→ Information provided:
----

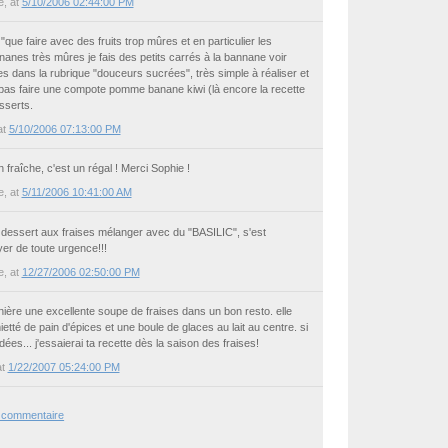
e
, at
5/10/2006 02:44:00 PM
que faire avec des fruits trop mûres et en particulier les
anes très mûres je fais des petits carrés à la bannane voir
tes dans la rubrique "douceurs sucrées", très simple à réaliser et
 pas faire une compote pomme banane kiwi (là encore la recette
sserts.
at
5/10/2006 07:13:00 PM
en fraîche, c'est un régal ! Merci Sophie !
e
, at
5/11/2006 10:41:00 AM
 dessert aux fraises mélanger avec du "BASILIC", s'est
er de toute urgence!!!
e
, at
12/27/2006 02:50:00 PM
rnière une excellente soupe de fraises dans un bon resto. elle
etté de pain d'épices et une boule de glaces au lait au centre. si
ées... j'essaierai ta recette dès la saison des fraises!
at
1/22/2007 05:24:00 PM
n commentaire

----

→ Exercise directions:
Filter the listing above so that only lines holding the word "très" remain, and report those lines.

→ Answer section:
anes très mûres je fais des petits carrés à la bannane voir
tes dans la rubrique "douceurs sucrées", très simple à réaliser et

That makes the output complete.